What is required: I need the lines below from the one with "web de alquiler" down to the one with "directo! Elephant Car" reproduced exactly, both ends included, and nothing else.

Dataset records:

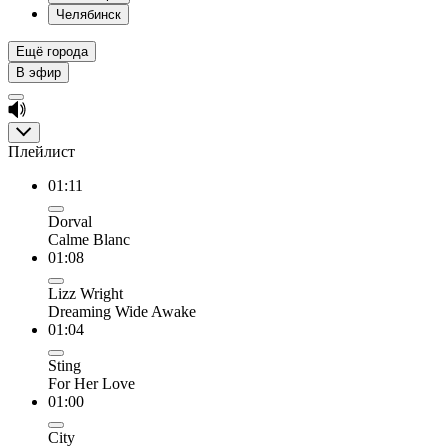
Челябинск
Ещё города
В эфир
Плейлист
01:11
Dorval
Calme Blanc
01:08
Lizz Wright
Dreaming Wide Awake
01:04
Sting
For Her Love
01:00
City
---
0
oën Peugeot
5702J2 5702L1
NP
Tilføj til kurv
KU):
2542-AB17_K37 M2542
---
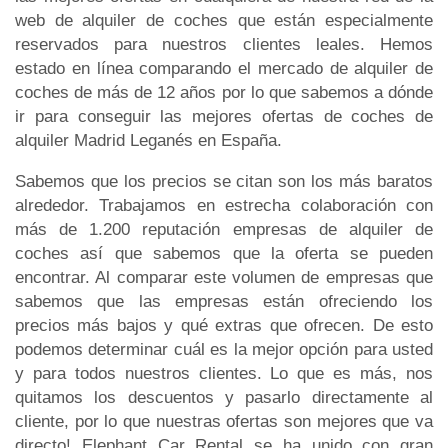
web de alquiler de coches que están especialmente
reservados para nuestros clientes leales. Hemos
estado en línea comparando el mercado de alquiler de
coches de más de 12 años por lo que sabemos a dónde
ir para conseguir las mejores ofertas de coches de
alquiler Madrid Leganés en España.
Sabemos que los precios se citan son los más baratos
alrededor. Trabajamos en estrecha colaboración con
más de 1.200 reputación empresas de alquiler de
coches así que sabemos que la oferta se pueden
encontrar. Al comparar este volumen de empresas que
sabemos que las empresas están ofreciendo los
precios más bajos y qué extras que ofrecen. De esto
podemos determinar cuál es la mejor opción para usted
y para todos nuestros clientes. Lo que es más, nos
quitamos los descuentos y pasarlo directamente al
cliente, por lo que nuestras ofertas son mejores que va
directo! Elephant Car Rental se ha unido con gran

Written answer:
web de alquiler de coches que están especialmente
reservados para nuestros clientes leales. Hemos
estado en línea comparando el mercado de alquiler de
coches de más de 12 años por lo que sabemos a dónde
ir para conseguir las mejores ofertas de coches de
alquiler Madrid Leganés en España.
Sabemos que los precios se citan son los más baratos
alrededor. Trabajamos en estrecha colaboración con
más de 1.200 reputación empresas de alquiler de
coches así que sabemos que la oferta se pueden
encontrar. Al comparar este volumen de empresas que
sabemos que las empresas están ofreciendo los
precios más bajos y qué extras que ofrecen. De esto
podemos determinar cuál es la mejor opción para usted
y para todos nuestros clientes. Lo que es más, nos
quitamos los descuentos y pasarlo directamente al
cliente, por lo que nuestras ofertas son mejores que va
directo! Elephant Car Rental se ha unido con gran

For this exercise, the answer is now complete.